Lisa Marino of RockYou,  a leading developer of social games and advertising solutions for social media, is focused on building a great team with more gaming DNA to improve the quality of the games it publishes:

Make RockYou the place talent wants to be.

Many of the companies had resolutions focused on their product management and development. From the social gaming companies, Will Harbin of Casual Collective, which publishers the popular game Backyard Monsters, said simply:

Mo’ money, mo’ fun

As games like CityVille have shown,  mo’ fun usually leads to mo’ money! [And congrats to Alex Le, cofounder of a prior investment, Serious Business, whose first game since the Zynga acquisition is CityVille.]

Scott Albro of Focus, a knowledge sharing community for business people, has fully embraced the idea of constant iteration for 2011, taking the best practices of social media to the business media world.

Plan big, increment small. Meaning: set big, audacious goals for the year, but understand how the little things you do every day link together so you can achieve those big goals.

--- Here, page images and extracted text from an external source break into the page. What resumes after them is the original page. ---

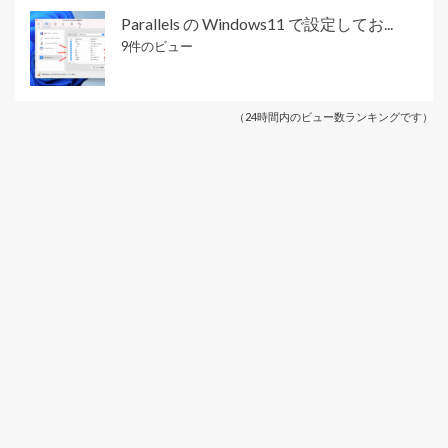
Parallels の Windows11 で設定してお...
9件のビュー
（24時間内のビュー数ランキングです）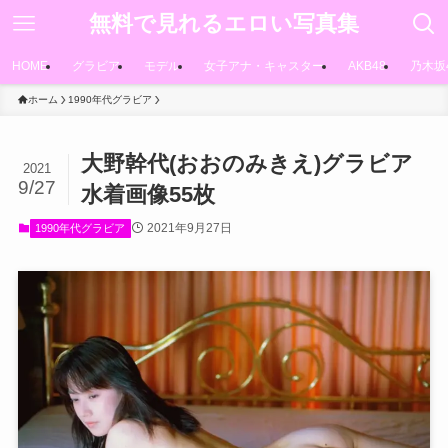
無料で見れるエロい写真集
HOME
グラビア
モデル
女子アナ・キャスター
AKB48
乃木坂
ホーム
1990年代グラビア
大野幹代(おおのみきえ)グラビア
2021
9/27
水着画像55枚
2021年9月27日
1990年代グラビア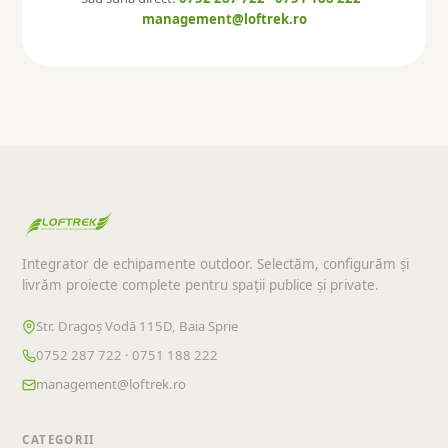
management@loftrek.ro
Integrator de echipamente outdoor. Selectăm, configurăm și
livrăm proiecte complete pentru spații publice și private.
Str. Dragoș Vodă 115D, Baia Sprie
0752 287 722 · 0751 188 222
management@loftrek.ro
CATEGORII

Ed Baker of Friend.ly, a fun way to meet new people, is focused on driving innovation:
Encourage more product suggestions from our engineering team. Our engineers often come up with great ideas, and they are the most productive when they work on these ideas. in 2011, I’d like to encourage a culture where this happens as much as possible.

Shawn Gupta of OhLife, a personal journaling tool over email, has similar sentiments in using metrics to drive product innovation:

Make metrics a core part of our product development. It will be a lot easier for us to make improvements to our product when we have data-driven discussions and decisions.

Although the industry is in much better shape than the dark days of 2008 and 2009, many CEOs have fully embraced the continue to internalize the lean startup principles that came out of those years. Joe Greenstein of Flixster, the leading movies app on all social and mobile platforms, wants to take big risks with small dollars.

Stay hungry, stay foolish.
Steve Semprevivo of RetireEasy, a  company helping baby boomers manage their retirement, is also focused on staying lean:
Pursue our passion, build lasting strategic relationships and most importantly use our cash wisely.
Other companies are fully focused on growth. Tim O’Shaughnessy of Living Social, a local deals site, says simply:

Put the pedal through the floor.

Glenn Rogers of CarDomain, a community of auto enthusiasts, concurs:
Traffic,traffic,traffic! For media sites like ours you are either growing traffic or or you are dying. Our whole focus this year will be on finding new users, improving the user experience and increasing their engagement with our sites.

Two ecommerce companies that have seen tremendous growth are paying attention to their core values and culture to keep their organizations coherent as they dramatically increase in size. Andy Dunn of Bonobos, a vertical web retailer, will be driving attention to one of their core values in 2011:

Focus on self-awareness, the core trait of leaders, both people and firms.

We will measure our traction in three ways:

1. Knowing we are becoming self-aware as a team. Measure of success: 360 degree reviews done smartly (meaning efficiently and not dreaded by all involved).

2. Marketing who we are, not who we may want to be one day. Measure of success: more than doubling our customer base without doubling our cost per acquisition.

3. Developing products based on knowledge of our strengths and curating products based on knowledge of our weaknesses. Measure of success: sales growth and gross margin return on investment.

Brian Lee of Shoedazzle, a personalized fashion etailer for women, is also focused on one of their core values, great customer service:

Treat every client like they are part of your family.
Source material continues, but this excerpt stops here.